1. Field of the Invention
Illustrative, non-limiting embodiments of the present invention relate generally to distributed shared file systems (DSFS), and more particularly to a method for performing snapshots in distributed shared file systems.
2. Description of the Related Art
As the capacity of data storage systems continues to increase to meet user demands, the need to backup the data that the system stores likewise has been increasing. Also, during the backup process, the reliability of the storage system should be maintained by disrupting access to the storage system as little as possible and ensuring that data is not lost or corrupted during the backup process.
One technique for increasing the reliability of the storage system is a “snapshot” technique. A “snapshot” is a copy of a file, disk, or other storage unit at a certain point in time. In one implementation, a system administrator of the system initiates a request for performing the snapshot.
During one type of snapshot technique, the data stored in a storage unit is copied at regular time intervals to a single, dedicated storage device, or to a different storage device, to create a snapshot. Snapshots can be used for various data processing and storage management functions, including, but not limited to, transaction processing, multiple concurrent user access, software debugging, etc. After the snapshot is created, it may be stored as backup data in a different storage device, such as a tape drive or an optical disk.
After the snapshot of the data is created, the storage system may lose or incorrectly change a program or data due to a human error or a system malfunction. In such a case, the program, data or the entire content of the storage unit, as it existed at the time of the snapshot, can be restored from the snapshot.
In one example, a snapshot may be created by copying data from a production data set, which is stored at a particular storage location, to a snapshot copy data set. During the creation of the snapshot, the system cannot write new data to the storage location until the original data stored in the storage location has been copied to create the snapshot copy data set.
As such, while a snapshot is created, the system typically must stop or suspend all of the application programs that may change the related files or data contained in the particular storage location. Otherwise, the programs would change the stored data while it is being copied, and thus, the snapshot may contain erroneous data or programs or may not accurately reflect the data that was supposed to be stored at the time that the snapshot was created. However, suspending or stopping all of the application programs of the storage system is inefficient and is especially challenging in a distributed shared file system in which one or more files or application programs are shared among multiple clients.

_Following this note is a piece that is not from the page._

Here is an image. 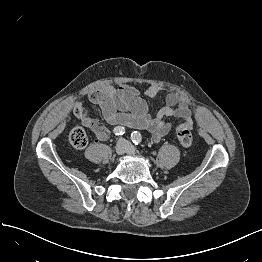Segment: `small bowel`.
Returning <instances> with one entry per match:
<instances>
[{"label":"small bowel","mask_w":262,"mask_h":262,"mask_svg":"<svg viewBox=\"0 0 262 262\" xmlns=\"http://www.w3.org/2000/svg\"><path fill=\"white\" fill-rule=\"evenodd\" d=\"M159 88L154 85H146L144 93L148 100L140 96L139 91L132 85H122L118 88L103 85L90 92V103L98 105L102 109L104 120L115 127H132L147 129L154 141H160L173 127L167 117H176L181 123L190 127L194 124V113L190 108V101L182 93H171L166 99V105L155 115L151 113V104L159 95ZM73 116L81 120L95 135L99 141L109 138L108 129L100 120L89 115V108L81 102L73 105Z\"/></svg>","instance_id":"obj_1"}]
</instances>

FIG. 1 shows an exemplary diagram of a related art distributed shared file system 100 which comprises a plurality of independent network nodes 110, a plurality of storage devices 120, and a plurality of clients 140-1 to 140-N. The storage devices 120 are connected to the nodes 110 via a connection, including but not limited to a fiber channel (FC) switch 130. Furthermore, the storage device 120 comprise various devices, such as tape drives, magnetic disk drives, optical disk drives, a redundant array of independent disks (RAID), etc.

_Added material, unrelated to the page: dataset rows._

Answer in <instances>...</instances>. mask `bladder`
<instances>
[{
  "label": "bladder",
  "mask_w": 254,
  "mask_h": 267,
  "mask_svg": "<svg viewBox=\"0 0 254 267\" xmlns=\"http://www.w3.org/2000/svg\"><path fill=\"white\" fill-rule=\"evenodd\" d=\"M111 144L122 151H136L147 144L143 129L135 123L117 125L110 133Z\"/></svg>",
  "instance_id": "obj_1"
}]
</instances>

The network nodes 110 are also connected to the clients 140-1 to 140-N through a connection 150, such as a switch, a gigabit Ethernet, or an InfiBand connection. Also, the clients 140-1 to 140-N may use virtually any type of file sharing protocol, such as a network file system protocol (NFS), a common internet file system protocol (CIFS), a direct access file system protocol (DAFS), an AppleShare for file access, an iSCSI for block access, etc.

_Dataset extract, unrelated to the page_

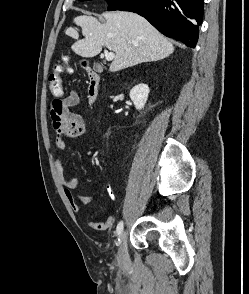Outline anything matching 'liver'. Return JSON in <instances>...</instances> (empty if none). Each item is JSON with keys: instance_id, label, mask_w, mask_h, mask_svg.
Masks as SVG:
<instances>
[{"instance_id": "liver-1", "label": "liver", "mask_w": 249, "mask_h": 294, "mask_svg": "<svg viewBox=\"0 0 249 294\" xmlns=\"http://www.w3.org/2000/svg\"><path fill=\"white\" fill-rule=\"evenodd\" d=\"M103 16L105 23L89 15L74 18L84 39H79L78 31L72 27L65 34L77 40L71 46L77 55L95 57L106 46L115 53L109 70L116 72L143 62L158 61L173 53L172 43L143 17L124 11L107 12Z\"/></svg>"}]
</instances>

In the example shown in FIG. 1, the nodes 110 are linked together via a dedicated interconnect network 160. However, one skilled in the art will appreciate that the nodes 110 may be connected together via a wide area network (WAN), a metropolitan area network (MAN), a local area network (LAN), etc. By linking the nodes 110 together, the distributed shared file system 100 can combine dispersed data centers into a single, unified storage device. Moreover, in one example, each node 110 may be responsible for a domain, which is a subset or a range of designated data objects that can be identified by their unique key. Moreover, in one implementation, a file system domain (FSD), which the nodes 110 run, may maintain the domain. A non-limiting example of the distributed shared file system 100 is disclosed in U.S. Patent Application Publication No. 2004/0158663, entitled “Interconnect Topology for a Scalable Distributed Computer System,” which is hereby incorporated by reference for all purposes.
In order to create a snapshot of the system 100, one of the clients 140-1 to 140-N may execute a snapshot command or request. In response, the node 110 blocks or suspends all tasks that the system 100 is currently executing when the snapshot is requested and blocks or suspends all tasks that are initiated after the request. These tasks are blocked or suspended until the process for creating the snapshot is complete. Accordingly, this process halts the operation of system 100 for a long period of time, thereby decreasing its efficiency. Moreover, some tasks include multiple sub-tasks, and as a result, suspending these types of tasks prevents the tasks from properly terminating and may cause data loss.